USD 253 students and staff will be back in person for the coming school year, however, mask use and other mitigation strategies will be present as well.
The USD 253 Board voted 4-2 Wednesday evening to accept a recommendation from the district’s COVID-19 advisory committee that will see mandatory mask use for all students and visitors under the age of 11 as they are not eligible for vaccinations at this time. Mask use for students and visitors over the age of 12, as well as staff, will be optional inside district facilities, however, it will be mandatory on school buses.
Masks will not be required outdoors or during sporting events and the district will try to maintain cohorts with three feet of social distancing during certain classes such as P.E., music and art classes. Hand sanitizer will be available for all students during lunch and three feet of social distancing will need to be maintained whenever possible.
The food service department will be utilizing plexiglass as a secondary barrier with staff needing to wear masks if they are unvaccinated.
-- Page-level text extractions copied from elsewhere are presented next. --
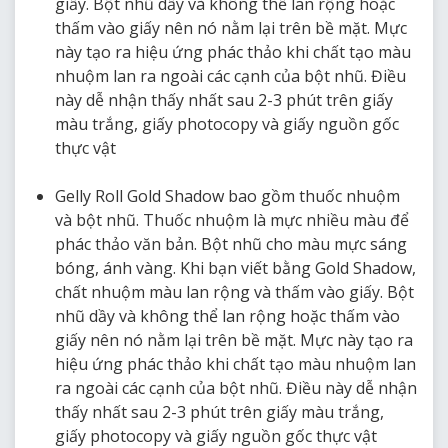
giấy. Bột nhũ dầy và không thể lan rộng hoặc
thấm vào giấy nên nó nằm lại trên bề mặt. Mực
này tạo ra hiệu ứng phác thảo khi chất tạo màu
nhuộm lan ra ngoài các cạnh của bột nhũ. Điều
này dễ nhận thấy nhất sau 2-3 phút trên giấy
màu trắng, giấy photocopy và giấy nguồn gốc
thực vật
Gelly Roll Gold Shadow bao gồm thuốc nhuộm
và bột nhũ. Thuốc nhuộm là mực nhiều màu để
phác thảo văn bản. Bột nhũ cho màu mực sáng
bóng, ánh vàng. Khi bạn viết bằng Gold Shadow,
chất nhuộm màu lan rộng và thấm vào giấy. Bột
nhũ dầy và không thể lan rộng hoặc thấm vào
giấy nên nó nằm lại trên bề mặt. Mực này tạo ra
hiệu ứng phác thảo khi chất tạo màu nhuộm lan
ra ngoài các cạnh của bột nhũ. Điều này dễ nhận
thấy nhất sau 2-3 phút trên giấy màu trắng,
giấy photocopy và giấy nguồn gốc thực vật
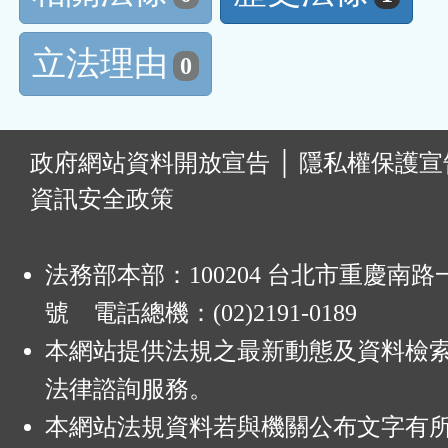
立法理由
0
:
政府網站資料開放宣告
│
隱私權保護宣
資訊安全政策
法務部本部：100204 台北市重慶南路一
號 電話總機：(02)2191-0189
本網站提供法規之最新動態及資料檢
法律諮詢服務。
本網站法規資料若與機關公布文字有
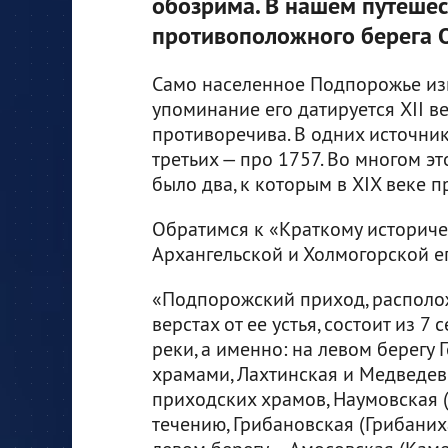
обозрима. В нашем путешес
противоположного берега О
Само населенное Подпорожье изв
упоминание его датируется XII в
противоречива. В одних источника
третьих — про 1757. Во многом это
было два, к которым в XIX веке 
Обратимся к «Краткому историч
Архангельской и Холмогорской е
«Подпорожский приход, располож
верстах от ее устья, состоит из 
реки, а именно: на левом берегу
храмами, Лахтинская и Медведевс
приходских храмов, Наумовская (
течению, Грибановская (Грибаниха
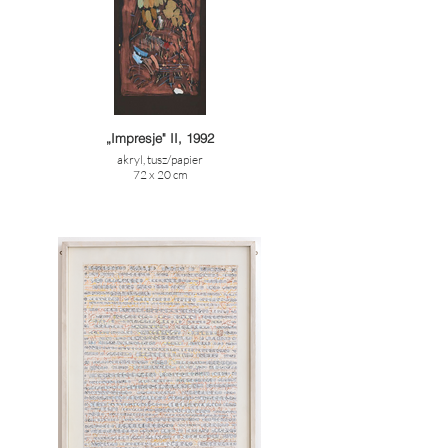
„Impresje" II, 1992
akryl, tusz/papier
72 x 20 cm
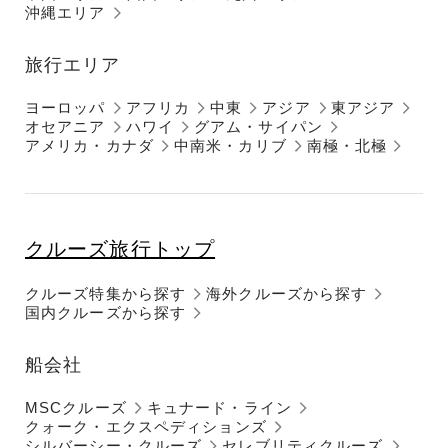
沖縄エリア
旅行エリア
ヨーロッパ
アフリカ
中東
アジア
東アジア
オセアニア
ハワイ
グアム・サイパン
アメリカ・カナダ
中南米・カリブ
南極・北極
クルーズ旅行トップ
クルーズ特集から探す
海外クルーズから探す
国内クルーズから探す
船会社
MSCクルーズ
キュナード・ライン
クォーク・エクスペディションズ
シルバーシー・クルーズ
セレブリティクルーズ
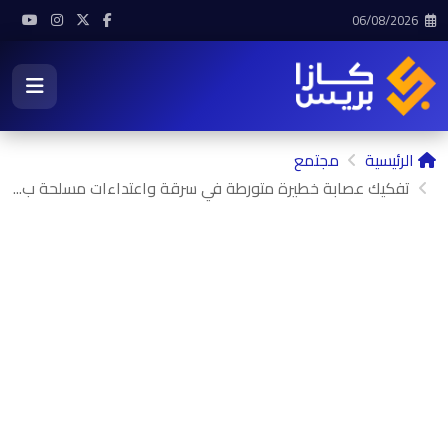
06/08/2026
الرئيسية
مجتمع
تفكيك عصابة خطيرة متورطة في سرقة واعتداءات مسلحة ب...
Visitors will also be required to sign in and out of each building for contact tracing purposes.
Of the six board members in attendance, Wednesday, Mike Crouch and Mellisa Ogleby both voted against the recommendation for differing reasons. Crouch stated he would have preferred the district choose to implement optional mask use across all age groups giving parents more of an ability to choose what they feel is best for their students.
He says “we’re a year and a half into this and personal responsibility has to start to come into play.”
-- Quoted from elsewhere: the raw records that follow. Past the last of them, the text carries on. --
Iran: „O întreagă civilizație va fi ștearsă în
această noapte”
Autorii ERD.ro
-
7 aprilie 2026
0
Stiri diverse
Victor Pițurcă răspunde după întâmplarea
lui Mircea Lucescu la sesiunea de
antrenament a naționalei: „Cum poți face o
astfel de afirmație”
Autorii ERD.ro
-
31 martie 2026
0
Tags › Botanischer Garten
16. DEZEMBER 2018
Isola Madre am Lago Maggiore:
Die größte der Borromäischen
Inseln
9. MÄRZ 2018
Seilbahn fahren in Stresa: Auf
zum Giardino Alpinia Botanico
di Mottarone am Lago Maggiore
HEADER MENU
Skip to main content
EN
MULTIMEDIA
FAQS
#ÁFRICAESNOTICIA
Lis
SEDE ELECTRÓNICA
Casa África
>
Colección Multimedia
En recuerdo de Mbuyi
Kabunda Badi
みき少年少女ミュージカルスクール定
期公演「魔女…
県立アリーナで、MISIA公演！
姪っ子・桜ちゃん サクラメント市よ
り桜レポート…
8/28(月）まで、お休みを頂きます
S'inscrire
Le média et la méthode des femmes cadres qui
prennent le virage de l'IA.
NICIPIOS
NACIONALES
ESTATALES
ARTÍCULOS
Ogleby was of a different mind on the matter as she proposed a separate motion that the board choose to move forward with universal mandatory mask use across all ages vaccinated or not. Her reasoning she says was based on recent recommendations from both local and federal health experts.
Board President Art Gutierrez, Vice President Leslie Seeley, Jeremy Dorsey and Grant Riles voted in favor of the committee’s recommendation. Dorsey says the topic of masks has become a very “polarizing” subject and he feels Wednesday’s decision was a “reasonable middle ground.”
Gutierrez shared Dorsey’s feelings on the matter and says his main concern is not about masks, but rather ensuring students are able to attend school in person for as long as possible.
Gutierrez says there is a possibility that the board’s decision is rendered moot as Kansas Governor Laura Kelly could decide to issue a statewide mandate affecting mitigation strategies in schools in the coming weeks much like she did last year. Regardless, Guttierez says the board will once again have to be as flexible as possible when it comes to decision-making over the course of the next year.
In other business, the board approved the legislative post audit (LPA) IT report, the 2021-2022 procurement plan for child nutrition programs, the district emergency operations plan and the continuation of the popular RecXtra afterschool program in partnership with the Emporia Recreation Commission, Boys and Girls Club of South Central Kansas and the Emporia Arts Council for the 2021-22 school year.
The USD 253 Board of Education is next scheduled to meet Wednesday, Aug. 11 at 7 pm inside the Mary Herbert Education Center.